The other problem is that this fallback hook-up makes the whole set-up unnecessarily complicated, in my case adding probably an extra 40 minutes as I tried to figure out what exactly was going on with the HDMI signal. Said my host: “I would have put it back in the box 30 minutes ago.”

The bigger issue

Of course, I may have stumbled across the worst-case scenario. The Sling folks told me that Dish, (s DISH) for example, only encrypts its HBO channel via HDCP, and they hope that even that will eventually go away. “We don’t crack HDCP,” said Tannenbaum, adding that the company’s own encryption of streams could help to get studios more comfortable with place shifting. “We hope that this will open up a dialog,” he said.

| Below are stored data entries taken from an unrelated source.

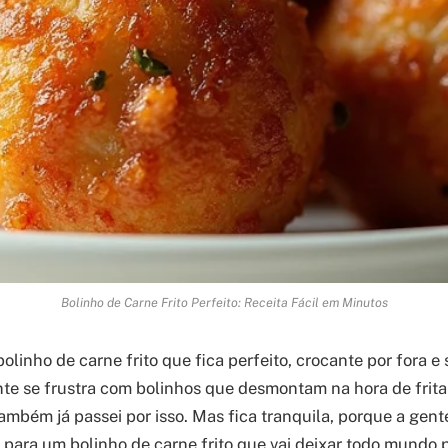
Bolinho de Carne Frito Perfeito: Receita Fácil em Minutos
linho de carne frito que fica perfeito, crocante por fora e
te se frustra com bolinhos que desmontam na hora de frita
também já passei por isso. Mas fica tranquila, porque a gen
 para um bolinho de carne frito que vai deixar todo mundo 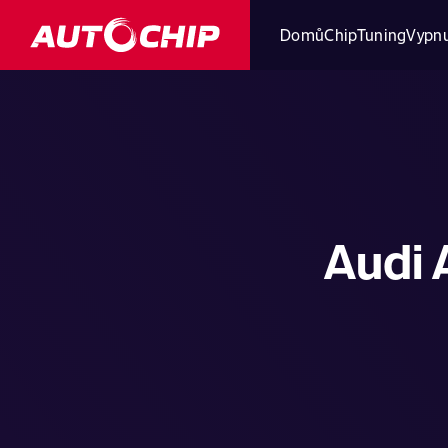
Domů
ChipTuning
Vypnu
Audi 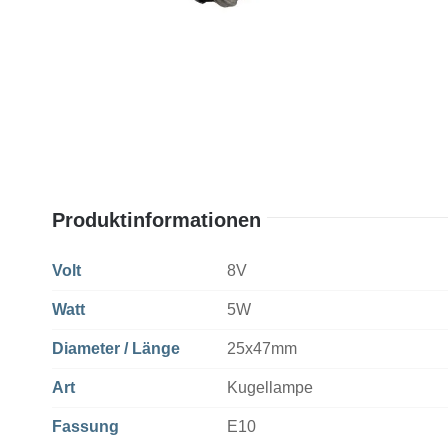
Produktinformationen
Volt
8V
Watt
5W
Diameter / Länge
25x47mm
Art
Kugellampe
Fassung
E10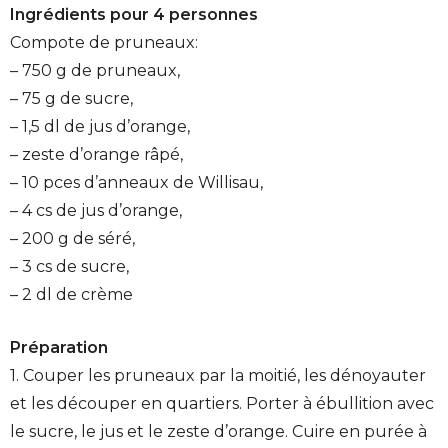
Ingrédients pour 4 personnes
Compote de pruneaux:
– 750 g de pruneaux,
– 75 g de sucre,
– 1,5 dl de jus d’orange,
– zeste d’orange râpé,
– 10 pces d’anneaux de Willisau,
– 4 cs de jus d’orange,
– 200 g de séré,
– 3 cs de sucre,
– 2 dl de crème
Préparation
1. Couper les pruneaux par la moitié, les dénoyauter
et les découper en quartiers. Porter à ébullition avec
le sucre, le jus et le zeste d’orange. Cuire en purée à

But the bigger issue seems to me that Sling got its value proposition backward. It is launching with new devices that out of the box don’t add that much functionality over the previous generation. Sure, 1080p is nice, but matters little on a phone screen, and just a little more on an iPad.

Meanwhile, viewing has evolved, and the traditional place shifting approach may not work as well anymore as it used to. In many households, people are now watching multiple programs on multiple screens at the same time, with only one of them being a TV, and others including iPads and laptops. But with place shifting, everyone is still watching the same – your cable box simply can’t serve more than one stream, no matter the cable connecting it to the Slingbox.

Sling potentially has some solutions for these problems, as I was told that the box will eventually get access to a VOD service. The company is also looking into second-screen functionality, making use of the fact that its boxes are sitting in between your cable box and your TV, which could allow all kinds of overlays. However, don’t expect the Slingbox to turn into a full-blown media streaming device with a plethora of apps. “We don’t think the world needs another app store,” said Tannenbaum.

Where’s the vision?

And then there is the personal media angle. The new boxes include functionality for Airplay-like (s AAPL) photo slide shows from your mobile devices, and I was shown advanced functionality that inlcudes the ability to constantly synch all of your mobile phone’s personal media to a hard drive attached to your Slingbox – and then consume it on any screen. That’s neat, but doesn’t seem world changing. I already have two services backing up all my camera phone photos to the cloud, and a NAS for local copies. So why add yet another media hub to the mix?

Sure, you might say, that’s you – and admittedly, I’m not the average consumer (and being a cord cutter, not part of Sling’s target audience anyway). But I’d argue that the average consumer won’t spend $300 on a Slingbox either. Instead, they’re gonna just install the HBO Go app, and their cable company’s app, and find that it works well enough, despite all of the aforementioned shortcomings.

What’s missing from the new generation of Slingboxes is a vision. Something grand, something that would change TV like place shifting and time shifting have done in the past. The Slingbox 500 may technically be capable of delivering this, but and may get much better over time – but with its current iteration, it’s just a slightly updated version of something that was cool four years ago.

2 Responses to “Sling gets two new boxes, sticks with an old idea”

  1. Sling is rapidly becoming irrelevant.
    More and more TV providers offer Apps that you can use at home.
    The only thing you have to add is to make that App think you are at home.
    Most WiFi routers and even Networked Harddisks offer VPN functionality.
    Turn that function on, set up a VPN connection on your iPhone or iPad and presto!
    You can watch TV everywhere.

  2. Mcbeese

    Slingbox should be huge on mobile devices now that LTE is rolling out! Oh wait, I forgot about data caps. Forget it, LTE is incompatible with video streaming in this country.